Ao mesmo tempo, a Sega corria o risco de perder US$ 1,7 milhão, gasto com a licença para desenvolvimento de um jogo baseado no jogador de futebol americano Joe Montana. Considerando que o jogo corria risco de não sair devido problemas de produção, a tramoia da EA com a engenharia reversa do Mega Drive e o fato de que eles próprios estavam desenvolvendo seu próprio jogo de futebol americano, John Madden Football, o presidente da Sega, Tom Kalinske, propôs um acordo: não processar a EA por quebra de patente caso ela tomasse para si o desenvolvimento de Joe Montana Football, usando a engine proprietária de John Madden Football. O então presidente da EA, Trip Hawkins, aceitou a proposta, mas fez de tudo para que Joe Montana não fosse superior à John Madden Football, uma vez que ambos os jogos estavam sob seu controle. Ainda assim, o jogo de Joe Montana acabou superando o “rival” nas vendas.
11. A Sega tentou “nocautear” a Nintendo por tabela no boxe
Quando o James “Buster” Douglas inesperadamente nocauteou o veterano Mike Tyson, que nos EUA havia estrelado Punch-Out!!, da Nintendo, a Sega viu uma oportunidade de atacar sua principal concorrente.
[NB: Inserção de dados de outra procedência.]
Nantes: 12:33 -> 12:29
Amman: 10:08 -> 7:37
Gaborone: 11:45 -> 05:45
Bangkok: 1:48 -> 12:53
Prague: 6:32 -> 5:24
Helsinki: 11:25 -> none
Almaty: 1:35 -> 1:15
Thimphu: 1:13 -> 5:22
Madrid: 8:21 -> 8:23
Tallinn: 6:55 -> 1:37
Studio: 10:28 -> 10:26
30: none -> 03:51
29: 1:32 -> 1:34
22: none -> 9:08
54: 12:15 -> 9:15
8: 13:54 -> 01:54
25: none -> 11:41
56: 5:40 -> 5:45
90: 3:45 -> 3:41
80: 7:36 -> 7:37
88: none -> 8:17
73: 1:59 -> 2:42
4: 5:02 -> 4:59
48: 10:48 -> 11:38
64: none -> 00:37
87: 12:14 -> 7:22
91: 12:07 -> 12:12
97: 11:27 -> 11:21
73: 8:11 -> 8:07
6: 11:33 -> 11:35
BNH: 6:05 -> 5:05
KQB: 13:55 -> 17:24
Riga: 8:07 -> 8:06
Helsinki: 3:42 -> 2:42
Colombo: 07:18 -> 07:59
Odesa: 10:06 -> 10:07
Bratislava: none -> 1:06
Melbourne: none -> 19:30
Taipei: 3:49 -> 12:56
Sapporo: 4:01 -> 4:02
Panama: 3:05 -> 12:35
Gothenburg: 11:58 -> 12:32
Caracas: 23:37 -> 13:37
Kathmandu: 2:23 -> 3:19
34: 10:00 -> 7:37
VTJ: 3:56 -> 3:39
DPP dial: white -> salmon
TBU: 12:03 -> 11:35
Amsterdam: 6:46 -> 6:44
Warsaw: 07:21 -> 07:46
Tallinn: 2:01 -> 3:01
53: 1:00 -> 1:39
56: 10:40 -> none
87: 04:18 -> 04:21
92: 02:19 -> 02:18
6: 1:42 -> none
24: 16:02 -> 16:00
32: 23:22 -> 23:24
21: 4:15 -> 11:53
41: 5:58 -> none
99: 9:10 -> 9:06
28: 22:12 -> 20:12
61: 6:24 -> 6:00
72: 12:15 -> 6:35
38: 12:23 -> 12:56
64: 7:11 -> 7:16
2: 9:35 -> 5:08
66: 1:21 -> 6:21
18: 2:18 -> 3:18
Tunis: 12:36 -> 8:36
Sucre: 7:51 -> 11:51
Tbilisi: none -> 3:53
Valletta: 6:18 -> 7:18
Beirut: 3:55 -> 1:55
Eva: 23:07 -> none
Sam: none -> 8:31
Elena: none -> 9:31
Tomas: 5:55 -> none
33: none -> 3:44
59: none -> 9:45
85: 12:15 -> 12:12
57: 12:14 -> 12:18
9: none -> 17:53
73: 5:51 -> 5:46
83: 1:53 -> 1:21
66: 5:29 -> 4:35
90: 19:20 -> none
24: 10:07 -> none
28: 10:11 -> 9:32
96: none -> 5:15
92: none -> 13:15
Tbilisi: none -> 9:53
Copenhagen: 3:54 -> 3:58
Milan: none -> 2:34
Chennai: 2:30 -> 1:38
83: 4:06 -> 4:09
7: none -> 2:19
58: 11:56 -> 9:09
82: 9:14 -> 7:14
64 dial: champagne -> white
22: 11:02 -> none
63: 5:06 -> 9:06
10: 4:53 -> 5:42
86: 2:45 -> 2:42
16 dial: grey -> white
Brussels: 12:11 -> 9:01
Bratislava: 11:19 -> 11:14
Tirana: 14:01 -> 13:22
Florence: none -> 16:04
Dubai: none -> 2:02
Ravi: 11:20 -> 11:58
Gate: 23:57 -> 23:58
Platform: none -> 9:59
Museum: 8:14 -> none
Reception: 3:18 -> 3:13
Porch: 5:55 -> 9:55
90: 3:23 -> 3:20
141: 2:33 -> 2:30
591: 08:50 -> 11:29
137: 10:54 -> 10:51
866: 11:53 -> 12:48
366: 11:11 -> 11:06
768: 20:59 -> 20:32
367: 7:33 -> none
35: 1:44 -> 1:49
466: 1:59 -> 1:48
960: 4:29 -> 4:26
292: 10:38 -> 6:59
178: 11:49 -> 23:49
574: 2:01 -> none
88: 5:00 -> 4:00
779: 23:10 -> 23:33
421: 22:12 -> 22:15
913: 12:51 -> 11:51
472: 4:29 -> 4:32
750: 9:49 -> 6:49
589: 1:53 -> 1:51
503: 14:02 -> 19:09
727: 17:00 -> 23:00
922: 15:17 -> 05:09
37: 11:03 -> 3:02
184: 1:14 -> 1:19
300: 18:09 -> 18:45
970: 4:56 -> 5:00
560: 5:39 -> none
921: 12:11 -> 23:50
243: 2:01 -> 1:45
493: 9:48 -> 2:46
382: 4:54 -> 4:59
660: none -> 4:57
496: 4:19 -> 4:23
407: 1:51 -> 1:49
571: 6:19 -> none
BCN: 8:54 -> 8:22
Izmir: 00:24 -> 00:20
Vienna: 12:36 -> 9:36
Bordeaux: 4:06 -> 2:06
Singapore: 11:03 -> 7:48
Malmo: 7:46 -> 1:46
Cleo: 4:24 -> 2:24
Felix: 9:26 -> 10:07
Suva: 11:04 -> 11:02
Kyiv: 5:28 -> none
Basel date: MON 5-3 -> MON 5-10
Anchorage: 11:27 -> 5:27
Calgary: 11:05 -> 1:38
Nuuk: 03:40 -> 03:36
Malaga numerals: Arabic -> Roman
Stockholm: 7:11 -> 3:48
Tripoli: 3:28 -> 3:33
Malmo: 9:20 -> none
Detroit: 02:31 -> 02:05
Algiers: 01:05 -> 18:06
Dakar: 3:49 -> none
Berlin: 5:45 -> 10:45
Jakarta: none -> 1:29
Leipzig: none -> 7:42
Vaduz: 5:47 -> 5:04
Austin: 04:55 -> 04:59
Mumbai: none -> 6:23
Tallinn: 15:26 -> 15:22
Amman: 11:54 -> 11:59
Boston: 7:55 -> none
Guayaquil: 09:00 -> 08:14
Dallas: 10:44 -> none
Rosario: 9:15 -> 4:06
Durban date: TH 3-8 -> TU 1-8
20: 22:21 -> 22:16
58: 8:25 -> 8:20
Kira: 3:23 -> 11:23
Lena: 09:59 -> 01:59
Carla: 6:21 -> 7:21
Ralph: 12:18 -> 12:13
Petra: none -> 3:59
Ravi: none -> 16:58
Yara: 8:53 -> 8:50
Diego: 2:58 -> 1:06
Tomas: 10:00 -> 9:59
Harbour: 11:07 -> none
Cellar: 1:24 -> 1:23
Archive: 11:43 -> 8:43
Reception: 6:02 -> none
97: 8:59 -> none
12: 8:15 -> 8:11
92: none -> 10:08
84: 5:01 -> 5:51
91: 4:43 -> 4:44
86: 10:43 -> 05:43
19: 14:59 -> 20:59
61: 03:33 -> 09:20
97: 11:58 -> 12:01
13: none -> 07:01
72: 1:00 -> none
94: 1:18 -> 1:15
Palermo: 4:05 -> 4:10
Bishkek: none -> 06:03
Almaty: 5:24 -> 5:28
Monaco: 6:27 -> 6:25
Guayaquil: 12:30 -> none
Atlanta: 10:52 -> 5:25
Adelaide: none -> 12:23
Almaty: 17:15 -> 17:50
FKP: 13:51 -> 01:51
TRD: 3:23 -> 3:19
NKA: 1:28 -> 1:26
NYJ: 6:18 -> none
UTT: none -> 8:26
Rapidamente, negociou com a Taito uma versão de seu jogo de boxe Final Blow para o Mega Drive, e com modificações mínimas, inseriu Buster Douglas no jogo, planejando seu lançamento para pouco depois da histórica disputa entre os pesos-pesados. Era claramente uma jogada de marketing, uma tentativa da Sega se apropriar do nocaute, associando sua imagem à do “azarão” (a Sega), que de surpresa derrotou o “gigante” (a Nintendo). Tirando o fato do jogo ser uma porcaria, ainda que visualmente impressionante para a época, a tática teria sido boa, se não fosse por um único detalhe: pouco antes do jogo chegar às lojas, um Buster Douglas desajeitado e claramente acima do peso foi humilhantemente derrotado por Evander Holyfield.
12. Como a Sega convenceu o Walmart a vender o Mega Drive
No início dos anos 90, o poder da Nintendo sobre o mercado de games era tão grande que seu controle se estendia até as grandes redes varejistas, que pressionadas pela companhia, eram impedidas de vender consoles concorrentes. Em resposta a isso, a Sega transformou Bentonville, em Arkansas, onde ficava localizada a sede do Walmart, na Segaville, recheando a cidade de propadandas do Genesis e seus jogos e instalando um arcade no qual os jogadores podiam experimentar gratuitamente as melhores novidades da companhia. Em conjunto com uma campanha publicitária agressiva, a ideia era fazer com que as pessoas se direcionassem ao Walmart para comprar o console e seus jogos, indiretamente pressionando a rede a disponibilizá-los para compra – o que, eventualmente, acabou acontecendo.